RESEARCH
My dissertation examines the rise and fall of revolutionary workers’ councils in early twentieth-century Europe, uncovering the political horizons this period sought to open and the ways these horizons were dismantled or foreclosed. Thematizing the defeat of the workers’ councils amidst the rise of Fascism, the dissertation illuminates both the promises and the limits of grassroots politics and what I, following Antonio Gramsci, call “workers’ democracy”: the modes of insurgent self-government through which the working classes, broadly construed, lay claim to democratic control over the economic and political conditions of their collective existence.
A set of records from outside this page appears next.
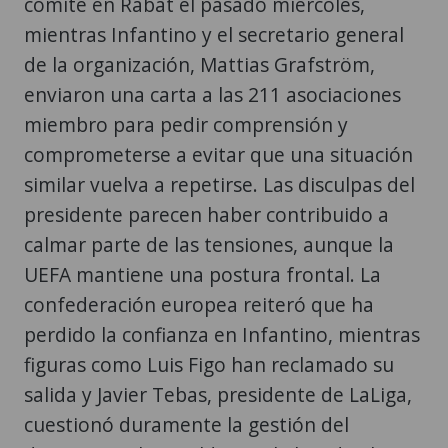
comité en Rabat el pasado miércoles,
mientras Infantino y el secretario general
de la organización, Mattias Grafström,
enviaron una carta a las 211 asociaciones
miembro para pedir comprensión y
comprometerse a evitar que una situación
similar vuelva a repetirse. Las disculpas del
presidente parecen haber contribuido a
calmar parte de las tensiones, aunque la
UEFA mantiene una postura frontal. La
confederación europea reiteró que ha
perdido la confianza en Infantino, mientras
figuras como Luis Figo han reclamado su
salida y Javier Tebas, presidente de LaLiga,
cuestionó duramente la gestión del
In contrast to contemporary studies that treat the last century’s workers’ councils as a normative framework to be recovered, I examine them as historically embedded forms of insurgent self-government that emerged from — and were ultimately constrained by — the organizational ecologies and conflicting imaginaries of the interwar period. From this perspective, the council movements warrant scrutiny not so much for the resources they offer normative theory but for the strategic impasses they bring into view. By grasping the history of workers’ councils from the perspective of their collapse and unmaking, my project brings questions of reactionary opposition, coalitional failure, and participatory attrition into the foreground of debates on participatory democracy and anti-oligarchic politics.
The first part of the dissertation reconstructs the young Antonio Gramsci’s writings on workers’ councils during the Italian Biennio Rosso — the “two red years” of 1919-1920. Foregrounding Gramsci’s relatively neglected early journalistic writings, these chapters chart the meteoric trajectory of the council movement and its rapid eclipse by the rise of Fascism. I comb the archives of the interwar Italian Left to situate Gramsci and the workers’ councils within the intellectual and organizational entanglements of the period, bringing into view the formation, deformation, and dissolution of grassroots institutions and democratic capacities.
The dissertation’s second part examines how Gramsci and his contemporaries made sense of the Left’s defeats in the period 1918-1926. Tracing Gramsci’s reconceptualization of workers’ councils, the political party, and the process of class composition in the later 1920s, these chapters explore institution-building under conditions of disarray, stagnation, and reaction. The aim is to recover analytic and strategic resources for re-building and re-organizing collective capacities when insurgency falters. What emerges is a framework of political pedagogy, praxis, and theory I call “Gramscian democracy”: a mode of action grounded in the ongoing re-articulation of class, education, and institutional experimentation guided by substantive commitments to social equality and democracy from below.